10 Secrets of the Capitalist Class, or the "1 Percent"
Sometimes called the super-rich, the capitalist class represents the top 1% of income. In 2013 members of the capitalist class had a minimum income of $389,436. However, if you live in Connecticut, the minimum is $659,979, Washington DC is $554,719 and New Jersey is $547,737.
To make the top one percent of the one percent you needed a minimum income nationwide of $8.32 million in 2013. To be counted among the Forbes 400 you needed an adjusted gross income of $100,000,000 according to the IRS.
Read on to learn the secrets of the capitalist class. You'll learn what they do differently that results in building wealth. You'll find out the philosophies that helped them reach a place where they are financially independent enough to spend time with family or travel the world.
10 Secrets of the Capitalist Class
A High Income Isn't Enough to Truly Join the Capitalist Class
Before we begin, let's reiterate the example provided in Class in the United States to illustrate the difference between merely having a high income and truly being a member of the capitalist class.

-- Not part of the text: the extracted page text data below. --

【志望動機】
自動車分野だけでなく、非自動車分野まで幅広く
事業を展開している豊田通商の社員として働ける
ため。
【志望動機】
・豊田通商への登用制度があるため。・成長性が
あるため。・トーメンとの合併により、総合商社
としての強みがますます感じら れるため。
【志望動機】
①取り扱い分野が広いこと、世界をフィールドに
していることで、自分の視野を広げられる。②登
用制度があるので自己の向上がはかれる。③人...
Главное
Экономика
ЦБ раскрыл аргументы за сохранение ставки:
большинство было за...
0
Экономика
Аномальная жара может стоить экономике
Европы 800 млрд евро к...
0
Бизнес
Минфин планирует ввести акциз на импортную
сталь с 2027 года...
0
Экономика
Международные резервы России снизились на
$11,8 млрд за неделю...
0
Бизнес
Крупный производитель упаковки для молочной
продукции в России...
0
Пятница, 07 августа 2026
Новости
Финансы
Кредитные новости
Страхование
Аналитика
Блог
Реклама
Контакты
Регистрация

Imagine two men, Greg, and John. Greg is a medical doctor and earns $300,000 per year. He has to show up to work regularly, using the rare skills he’s acquired through a very expensive medical school education and years of on-the-job training. If he dies or goes into a coma, his family will receive little or no income because he’s unable to work. John, on the other hand, owns a $3,000,000 limited service hotel that generates $300,000 per year for him. He doesn’t have to run it or be involved in any way because he pays a management firm to set rates, staff the property, and maintain the standards required by his franchise agreement. If John suddenly passes away or is incapacitated, his property will continue to generate income.
Make Money Work for You
The purpose of investing is to make your money work for you so that it generates cash regularly instead of (or in addition to) you having to sell your labor. In this case, John is truly a member of the capitalist class because he owns assets that generate cash for him as a result of providing needed services to the economy. In other words, John is not rich because he is important or respected; he is rich because what he has built fills a need in society and the money is evidence of that. Greg, however, is very well off and experiences a standard of living among the highest in history. But he is not a true member of the capitalist class. To be, he would need to take his earnings from practicing medicine and build a collection of cash generating assets that could work alongside him, pumping out money as he focuses on healing people at the hospital.

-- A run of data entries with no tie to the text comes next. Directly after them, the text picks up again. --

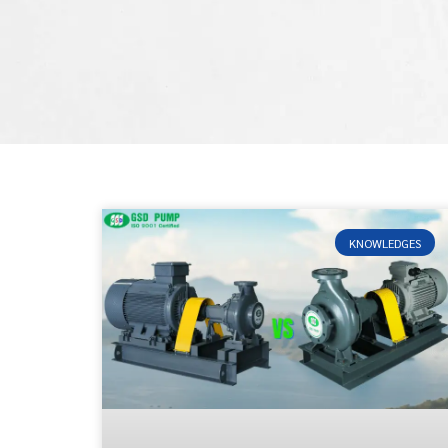
KNOWLEDGES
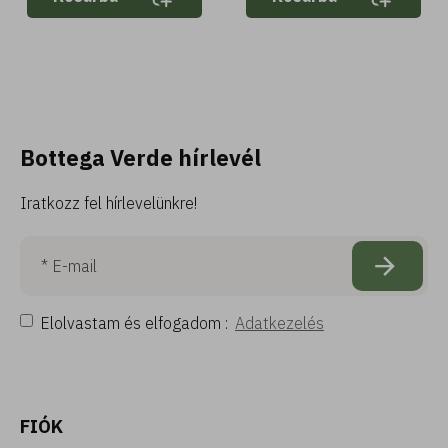
Bottega Verde hírlevél
Iratkozz fel hírlevelünkre!
Elolvastam és elfogadom :
Adatkezelés
FIÓK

They Work on Projects that Pay Dividends for 25+ Years, Not a Single Paycheck
The single biggest distinction between the capitalist class and the lower classes is that the members of the capitalist class focus their efforts on projects that will continue to generate dividends for years, if not decades. The lower classes do the same work but exchange it for a paycheck that is gone once they've spent the money.
An Example of a Paycheck vs. Dividends
Take the Drury Inn. The highly acclaimed upscale limited service hotel in the Midwest was begun by a family that owned a construction business. They realized that instead of building hotels for other people, they could construct their own property, earning money for decades on the guest revenues. To borrow a phrase from a very wise business consultant: In effect, the construction company got paid once for every nail that was pounded into the building. Now, the nails are more like an annuity stream. The same cost. The same effort. Far different consequences for the owners, who receive huge monthly cash flows from the properties, some of which are valued at $15 million or more.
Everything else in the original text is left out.